Le 11 mars 2002, lors de la table-ronde qui réunissait au ministère délégué aux Personnes Handicapées hauts-fonctionnaires, individus et associations, une femme très déterminée s’est fait entendre : Monique Marestin.

A l’aube de la cinquantaine, Monique est plus remontée que jamais : elle était à la pointe du combat mené par des grands handicapés dépendants, prête à engager une grève de la faim, afin d’obtenir le financement de leurs aides à domicile. Sa vie, Monique la vit assise depuis l’âge de cinq ans, du fait d’une amyotrophie spinale d’origine indéterminée. Elle voulait étudier, « j’ai toujours aimé la lecture » précise- t- elle, « malgré une dyslexie qui me gène encore », mais l’accès à l’école lui a été refusé à douze ans et c’est par l’enseignement à distance qu’elle a acquis les diplômes qui lui ont permis de devenir enseignante.

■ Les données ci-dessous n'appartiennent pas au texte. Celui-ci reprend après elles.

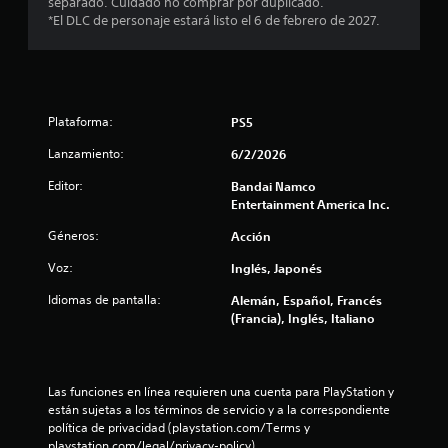
separado. Cuidado no comprar por duplicado.
*El DLC de personaje estará listo el 6 de febrero de 2027.
l
a
s
Plataforma:
PS5
e
Lanzamiento:
6/2/2026
n
Editor:
Bandai Namco
Entertainment America Inc.
u
Géneros:
Acción
n
Voz:
Inglés, Japonés
t
Idiomas de pantalla:
Alemán, Español, Francés
(Francia), Inglés, Italiano
o
t
Las funciones en línea requieren una cuenta para PlayStation y 
a
están sujetas a los términos de servicio y a la correspondiente 
política de privacidad (playstation.com/Terms y 
l
playstation.com/legal/privacy-policy).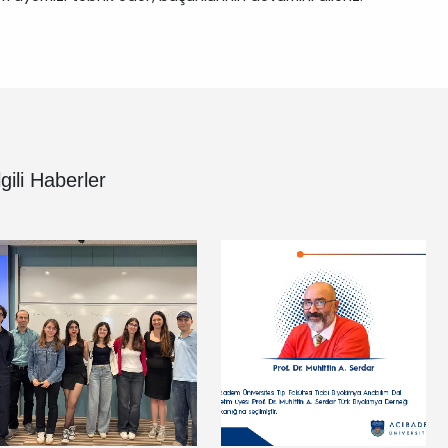
lgili Haberler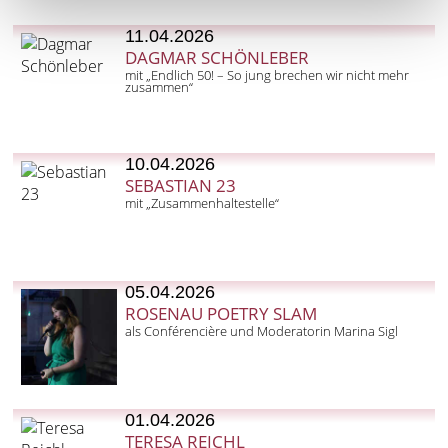
11.04.2026
DAGMAR SCHÖNLEBER
mit „Endlich 50! – So jung brechen wir nicht mehr
zusammen“
10.04.2026
SEBASTIAN 23
mit „Zusammenhaltestelle“
05.04.2026
ROSENAU POETRY SLAM
als Conférencière und Moderatorin Marina Sigl
01.04.2026
TERESA REICHL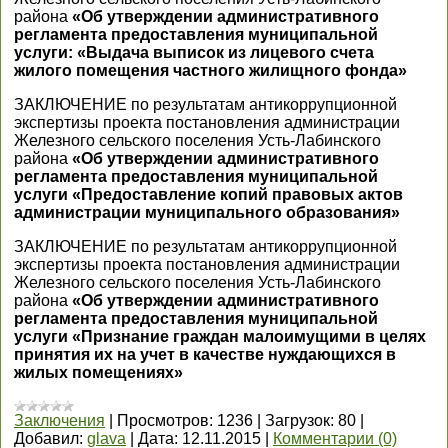
района
«Об утверждении административного
регламента предоставления муниципальной
услуги: «Выдача выписок из лицевого счета
жилого помещения частного жилищного фонда»
ЗАКЛЮЧЕНИЕ по результатам антикоррупционной
экспертизы проекта постановления администрации
Железного сельского поселения Усть-Лабинского
района
«Об утверждении административного
регламента предоставления муниципальной
услуги «Предоставление копий правовых актов
администрации муниципального образования»
ЗАКЛЮЧЕНИЕ по результатам антикоррупционной
экспертизы проекта постановления администрации
Железного сельского поселения Усть-Лабинского
района
«Об утверждении административного
регламента предоставления муниципальной
услуги «Признание граждан малоимущими в целях
принятия их на учет в качестве нуждающихся в
жилых помещениях»
Заключения
|
Просмотров:
1236
|
Загрузок:
80
|
Добавил:
glava
|
Дата:
12.11.2015
|
Комментарии (0)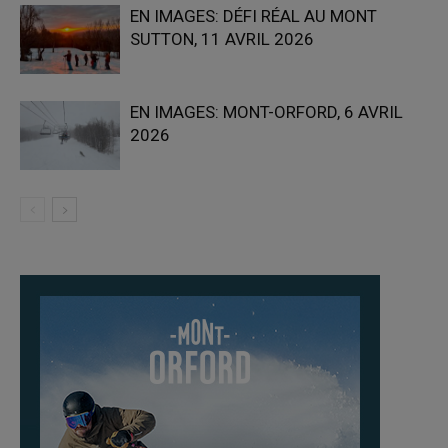
EN IMAGES: DÉFI RÉAL AU MONT
SUTTON, 11 AVRIL 2026
EN IMAGES: MONT-ORFORD, 6 AVRIL
2026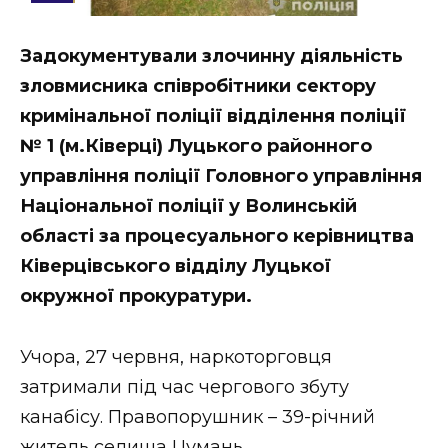
Стиль життя
Задокументували злочинну діяльність
Втрачений Ужгород
зловмисника співробітники сектору
Втрачений Ужгород (відеоверсія)
кримінальної поліції відділення поліції
№ 1 (м.Ківерці) Луцького районного
управління поліції Головного управління
Національної поліції у Волинській
ЗАКАРПАТСЬКІ НОВИНИ
області за процесуального керівництва
Ківерцівського відділу Луцької
НОВИНИ ЗАХІДНОЇ УКРАЇНИ
окружної прокуратури.
Учора, 27 червня, наркоторговця
ФОТО
затримали під час чергового збуту
канабісу. Правопорушник – 39-річний
житель селища Цумань.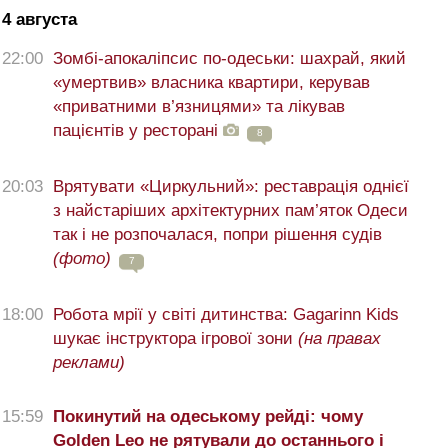
4 августа
22:00
Зомбі-апокаліпсис по-одеськи: шахрай, який
«умертвив» власника квартири, керував
«приватними в’язницями» та лікував
пацієнтів у ресторані
8
20:03
Врятувати «Циркульний»: реставрація однієї
з найстаріших архітектурних пам’яток Одеси
так і не розпочалася, попри рішення судів
(фото)
7
18:00
Робота мрії у світі дитинства: Gagarinn Kids
шукає інструктора ігрової зони
(на правах
реклами)
15:59
Покинутий на одеському рейді: чому
Golden Leo не рятували до останнього і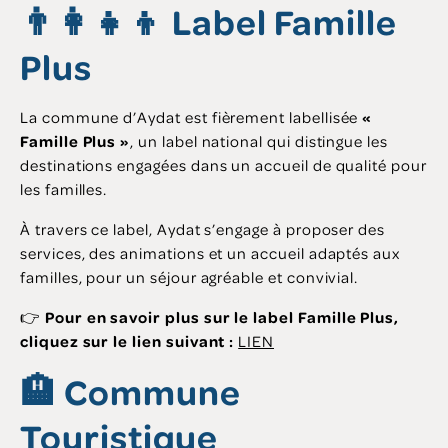
👨‍👩‍👧‍👦 Label Famille
Plus
La commune d’Aydat est fièrement labellisée
«
Famille Plus »
, un label national qui distingue les
destinations engagées dans un accueil de qualité pour
les familles.
À travers ce label, Aydat s’engage à proposer des
services, des animations et un accueil adaptés aux
familles, pour un séjour agréable et convivial.
👉
Pour en savoir plus sur le label Famille Plus,
cliquez sur le lien suivant :
LIEN
🏨 Commune
Touristique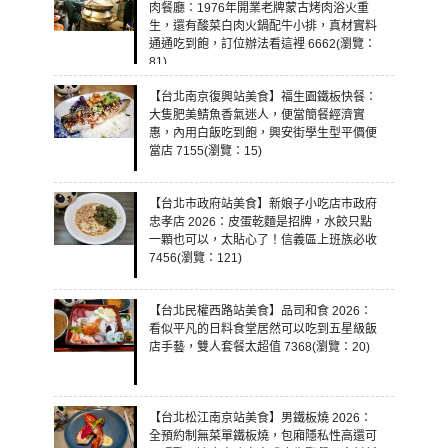
肉餐廳：1976年開業老牌蒙古烤肉浴火重
生，還有酸菜白肉火鍋配牛小排，真材實料
通通吃到飽，訂位辦法看這裡 6662(瀏覽：
81)
【台北南京復興站美食】福生園鐵板快餐：
大隻肥美鯖魚香氣迷人，便當簡餐經濟實
惠，內用白飯吃到飽，興安街學生型平價便
當店 7155(瀏覽：15)
【台北市政府站美食】新娘子小吃店市政府
忠孝店 2026：皮蛋乾麵是招牌，水餃只點
一顆也可以，太貼心了！信義區上班族必收
7456(瀏覽：121)
【台北民權西路站美食】品司和食 2026：
看似平凡的日料食堂居然可以吃到五星級飯
店手藝，雙人套餐太超值 7368(瀏覽：20)
【台北松江南京站美食】男鐵板燒 2026：
全預約制無菜單鐵板燒，包廂隱私性高還可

Sa vocation a failli être condamnée deux fois. La première, à cause de ce grand « ponte » de la médecine qui lui prédit que sa maladie ne lui permettra pas de dépasser l’âge de vingt ans. Monique s’amuse, fait la fête avec une bande de copains rencontrés à l’APF de Pau, ville dans laquelle elle vient de s’installer, parce qu’elle va bientôt disparaître, elle est en classe de première: « j’avais un peu perdu la tête, ça a failli foutre en l’air mon parcours professionnel ». La seconde fois où sa vocation a été mise en danger est le fait de l’Éducation Nationale qui n’autorise pas les personnes porteuses d’une maladie d’origine génétique et évolutive à présenter le concours du Capes. Monique sera maître auxiliaire, une situation insatisfaisante en rapport à son travail, à sa volonté et à ses besoins.

Parce que vivre de manière indépendante lorsque l’on est totalement paralysé est un luxe qu’il faut pouvoir se payer et pour cela Monique Marestin a beaucoup travaillé. Après avoir quitté le giron familial, elle crée un cours privé, destiné à faire bûcher les indispensables mathématiques aux jeunes palois, et travaille beaucoup, ce qui contribue à détériorer son état de santé. Dans le même temps, elle milite pour l’amélioration des conditions de vie des personnes handicapées dépendantes pour combattre ce principe en vertu duquel « plus on est handicapé, moins on est aidé ».

Son action conduit à la réalisation d’un film, « Station debout pénible », exposant les conditions de la vie quotidienne de plusieurs personnes handicapées dépendantes. Les conseillers généraux décideront, après l’avoir vu, de déplafonner l’allocation compensatrice pour tierce personne : dans les Pyrénées-Atlantiques, il est possible depuis deux ans aux grands handicapés moteurs, dont les déficiences ont une origine génétique, de percevoir jusqu’à 1.830 euros d’ACTP par mois.

Monique a le coeur à gauche et tient à le proclamer ; c’est probablement pour cela qu’elle a des mots si durs envers les ministres du gouvernement Jospin, et les hauts-fonctionnaires de l’État: ceux qui participaient à la réunion du 11 mars 2002 furent piégés à deux reprises, incapables d’indiquer quelle part du SMIC représente l’allocation adulte handicapé, ni même l’excédent pour lequel les bénéficiaires de cette allocation sont privés de la Couverture Médicale Universelle. Mais Monique n’a pas eu l’honneur d’en discuter de vive voix avec la ministre de l’Emploi et de la Solidarité, qui n’a pas répondu favorablement aux multiples demandes de rendez-vous formulées ces trois dernières années.

Malgré l’accord du 11 mars, Monique demeure vigilante. Elle veut vivre pleinement et prépare l’arrivée prochaine de son enfant, une fillette d’origine africaine âgée de sept ans qu’elle va adopter afin de la sortir d’une vie de misère. Une adoption simple, au sens juridique du terme, parce que les services sociaux refusent à une femme handicapée, et dont les actes ordinaires de la vie sont effectués par des aides à domicile, la possibilité de devenir mère. Monique Marestin se définit comme « atypique »; ses combats le prouvent chaque jour.

Laurent Lejard, avril 2002.

PS : Monique Marestin est décédée en janvier 2005.